Qu’est-ce qu’on mangera demain?
Quand on propose aux intervenants de se projeter 50 ans en avant et d’imaginer les scénarios possibles quant à notre alimentation, des plus sombres aux plus optimistes, leurs réflexions convergent: en somme, tant qu’il y aura des apiculteurs ayant le courage et les moyens de remonter leurs ruches, il y aura des abeilles mellifères. Mais si l’apiculture perd sa rentabilité et que les apiculteurs se découragent parce que le métier devient trop dur mentalement et financièrement, on fera face à un réel danger. Sans apiculture, on se retrouverait avec un problème de pollinisation qui aurait des répercussions énormes sur toute l’industrie agroalimentaire. Plusieurs cultures risqueraient de s’effondrer.
On aurait encore accès à de la nourriture (maïs, blé, riz, pommes de terre…), mais plusieurs aliments nutritifs (fruits, huiles, noix…) deviendraient plus rares, et donc plus chers. On assisterait vraisemblablement à l’émergence d’une alimentation à deux vitesses accentuée: les mieux nantis mangeraient des produits plus variés que les moins fortunés. Selon les quatre experts interrogés, il existe donc un lien entre les abeilles et la sécurité alimentaire. «C’est étonnant de partir de si petites bibittes et d’arriver à de si grands impacts sur la santé et la société!» s’exclame Madeleine Chagnon.
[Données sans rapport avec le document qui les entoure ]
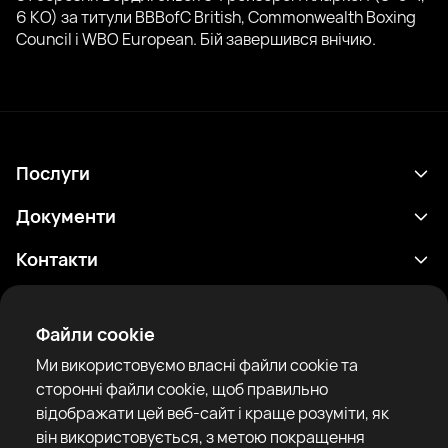
6 КО) за титули BBBofC British, Commonwealth Boxing
Council і WBO European. Бій завершився внічию.
Послуги
Розклад
Документи
Результати
Політика конфіденційності
Контакти
Аналітика
Умови використання
support@rtfight.com
Додатки
Боксери
Повідомлення про ризики
Файли cookie
Рейтинги
Правила спільноти
Ми використовуємо власні файли cookie та
Новини
сторонні файли cookie, щоб правильно
Статті
відображати цей веб-сайт і краще розуміти, як
він використовується, з метою покращення
Sparring Finder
Conséquemment, il est primordial que les apiculteurs continuent à bien vivre de leur métier, martèle Pierre Giovenazzo. Les aider, c’est d’ailleurs ce qui le motive à poursuivre ses recherches, notamment au Centre de recherche en sciences animales de Deschambault (CRSAD). Ne lui parlez surtout pas de robots pollinisateurs (des minidrones qui effectueraient le travail de pollinisation à la place des abeilles): «Si ça arrive un jour, je m’exile sur une île déserte et je ne reviens plus!»
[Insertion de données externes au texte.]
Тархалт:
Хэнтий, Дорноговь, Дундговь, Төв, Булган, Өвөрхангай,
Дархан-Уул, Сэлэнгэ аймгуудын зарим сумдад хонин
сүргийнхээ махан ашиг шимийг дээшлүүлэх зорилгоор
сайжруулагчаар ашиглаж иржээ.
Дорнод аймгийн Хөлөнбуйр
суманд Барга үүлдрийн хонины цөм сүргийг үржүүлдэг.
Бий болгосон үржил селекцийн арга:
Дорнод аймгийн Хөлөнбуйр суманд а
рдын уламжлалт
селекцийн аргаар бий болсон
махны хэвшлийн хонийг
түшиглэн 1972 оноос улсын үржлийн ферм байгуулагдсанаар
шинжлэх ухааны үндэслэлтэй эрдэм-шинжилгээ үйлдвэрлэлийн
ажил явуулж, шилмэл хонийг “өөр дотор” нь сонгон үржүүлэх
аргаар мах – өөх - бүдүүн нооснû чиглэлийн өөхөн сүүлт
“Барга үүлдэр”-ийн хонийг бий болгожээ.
Madeleine Chagnon, elle, qualifie d’absurdes les recherches menées par l’industrie pour développer des cultivars OGM ne nécessitant aucune pollinisation. «Le but est d’arrêter de tout intoxiquer: les êtres humains, nos sols, nos abeilles; certainement pas de créer de nouveaux OGM!»
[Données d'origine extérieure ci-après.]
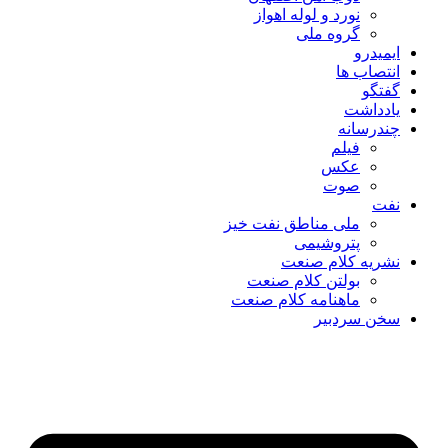
نورد و لوله اهواز
گروه ملی
ایمیدرو
انتصاب ها
گفتگو
یادداشت
چندرسانه
فیلم
عکس
صوت
نفت
ملی مناطق نفت خیز
پتروشیمی
نشریه کلام صنعت
بولتن کلام صنعت
ماهنامه کلام صنعت
سخن سردبیر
Pour les quatre experts, le scénario le plus optimiste passe par la lutte contre le statu quo. Il faut prendre conscience de la situation et changer nos façons de consommer, en commençant par réduire le gaspillage alimentaire. En effet, si on mangeait tout ce qu’on produit, on pourrait cultiver de moins grandes surfaces. On gagnerait aussi beaucoup à produire et à vendre à une échelle plus humaine et plus locale, en abandonnant graduellement le modèle d’agriculture productiviste et mondialisée au profit de fermes écologiques, diversifiées, de plus petite taille. «L’agriculture biologique, ce n’est pas un retour en arrière, c’est un pas vers l’avant», répète inlassablement Madeleine Chagnon dans ses cours et ses conférences.